On the planet of digital forensics, cellular phone investigations are growing exponentially. The volume of mobile devices investigated every year has grown nearly tenfold over the past decade. Courtrooms are relying more and more in the information in the cellphone as vital evidence in cases of all. Despite that, the practice of cell phone forensics remains to be within its relative infancy. Many digital investigators are a novice to the area and are searching for a “Phone Forensics for Dummies.” Unfortunately, that book isn’t available yet, so investigators need to look elsewhere for information on how to best tackle cellular phone analysis. This article should by no means serve as an academic guide. However, you can use it as being a 1st step to acquire understanding in your community.
First, it’s essential to know the way we have got to where our company is today. In 2005, there was two billion cellular phones worldwide. Today, there are actually over 5 billion and that number is predicted to cultivate nearly another billion by 2012. Because of this nearly every people on this planet carries a cellular phone. These phones are not only a method to make and receive calls, but a resource to keep information in one’s life. When a cellphone is obtained within a criminal investigation, an investigator will be able to tell a significant amount regarding the owner. In many ways, the info found within a phone is more important than a fingerprint for the reason that it gives much more than identification.

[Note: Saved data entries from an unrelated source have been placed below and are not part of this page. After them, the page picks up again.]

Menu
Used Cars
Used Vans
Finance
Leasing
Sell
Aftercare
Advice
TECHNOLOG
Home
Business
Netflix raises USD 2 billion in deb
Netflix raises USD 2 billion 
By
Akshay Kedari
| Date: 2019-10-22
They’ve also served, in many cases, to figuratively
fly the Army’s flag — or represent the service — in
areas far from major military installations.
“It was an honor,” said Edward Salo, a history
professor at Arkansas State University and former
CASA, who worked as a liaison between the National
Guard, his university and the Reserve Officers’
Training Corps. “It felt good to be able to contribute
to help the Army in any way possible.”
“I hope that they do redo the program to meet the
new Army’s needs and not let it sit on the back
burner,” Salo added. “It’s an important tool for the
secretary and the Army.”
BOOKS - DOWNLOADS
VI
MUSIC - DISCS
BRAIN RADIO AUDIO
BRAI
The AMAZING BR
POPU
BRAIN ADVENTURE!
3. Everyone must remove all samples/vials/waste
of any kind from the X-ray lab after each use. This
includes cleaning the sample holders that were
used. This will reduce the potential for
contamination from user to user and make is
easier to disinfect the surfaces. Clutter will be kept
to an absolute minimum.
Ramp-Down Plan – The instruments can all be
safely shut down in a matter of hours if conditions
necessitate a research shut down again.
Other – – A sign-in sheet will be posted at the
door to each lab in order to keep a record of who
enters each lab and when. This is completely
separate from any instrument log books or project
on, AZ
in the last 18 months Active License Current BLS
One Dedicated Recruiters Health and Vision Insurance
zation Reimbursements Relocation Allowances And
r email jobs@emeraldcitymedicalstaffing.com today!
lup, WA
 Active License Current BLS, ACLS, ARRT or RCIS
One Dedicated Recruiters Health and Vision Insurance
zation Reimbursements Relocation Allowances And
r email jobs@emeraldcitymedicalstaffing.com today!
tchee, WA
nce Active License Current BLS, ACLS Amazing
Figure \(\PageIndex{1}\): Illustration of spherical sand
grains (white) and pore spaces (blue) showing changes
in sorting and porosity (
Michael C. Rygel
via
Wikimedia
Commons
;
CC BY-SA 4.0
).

Using forensic software, digital investigators can view the call list, texts, pictures, videos, and a lot more all to serve as evidence either convicting or vindicating the suspect.
Lee Reiber, lead instructor and owner of cell phone forensics atlanta ., breaks the investigation into three parts-seizure, isolation, and documentation. The seizure component primarily involves the legal ramifications. “If you do not have a legal right to examine the unit or its contents then you may very well supply evidence suppressed no matter how hard you may have worked,” says Reiber. The isolation component is the most important “because the cellular phone’s data can be changed, altered, and deleted within the air (OTA). Not merely is the carrier capable of doing this, although the user can employ applications to remotely ‘wipe’ the data from your device.” The documentation process involves photographing the device during the time of seizure. Reiber says the photos should show time settings, state of device, and characteristics.
Following the phone is delivered to a digital forensics investigator, the device should be examined with a professional tool. Investigating phones manually can be a last resort. Manual investigation should basically be used if no tool on the market will be able to secure the device. Modern cell phones are exactly like miniature computers that need a sophisticated applications for comprehensive analysis.
When examining a cellphone, it is important to protect it from remote access and network signals. As cell phone jammers are illegal in the usa and most of Europe, Reiber recommends “using a metallic mesh to wrap the device securely and then placing the device into standby mode or airplane mode for transportation, photographing, and after that placing the telephone in a condition to become examined.”
Steve Bunting, Senior Forensic Consultant at Forward Discovery, lays out of the process flow the following.
Achieve and sustain network isolation (Faraday bag, RF-shielded box, and/or RF-shielded room).
Thoroughly document the unit, noting all information available. Use photography to back up this documentation.
When a SIM card is in place, remove, read, and image the SIM card.
Clone the SIM card.
With the cloned SIM card installed, execute a logical extraction of the cell device with a tool. If analyzing a non-SIM device, start here.
Examine the extracted data through the logical examination.
If backed up by both model as well as the tool, conduct a physical extraction from the cell device.
View parsed data from physical extraction, that will vary greatly according to the make/type of the cellphone along with the tool being utilized.
Carve raw image for various file types or strings of web data.
Report your findings.
There are two things an investigator can perform to achieve credibility within the courtroom. One is cross-validation of the tools used. It is vastly crucial that investigators usually do not rely on merely one tool when investigating a cell phone. Both Reiber and Bunting adamantly recommend using multiple tools for cross-validation purposes. “By crosschecking data between tools, one might validate one tool using the other,” says Bunting. The process adds significant credibility towards the evidence.
The second method to add credibility is to be certain the investigator includes a solid idea of evidence and how it had been gathered. Most of the investigations tools are user friendly and require only a couple clicks to generate a detailed report. Reiber warns against becoming a “point and click” investigator seeing that the tools are really easy to use. If the investigator takes the stand and struggles to speak intelligently concerning the technology accustomed to gather the evidence, his credibility are usually in question. Steve Bunting puts it this way, “The more knowledge one has from the tool’s function along with the data 68dexmpky and function present in virtually any cell device, the better credibility you will have as a witness.”
For those who have zero experience and suddenly find yourself called upon to handle phone examinations for your personal organization, don’t panic. I speak with individuals on the weekly basis in a similar situation trying to find direction. My advice is usually exactly the same; join a training course, become certified, seek the counsel of veterans, embark on online digital forensics communities and forums, and speak with representatives of software companies making investigation tools. By taking these steps, it is possible to move from novice to expert in the short length of time.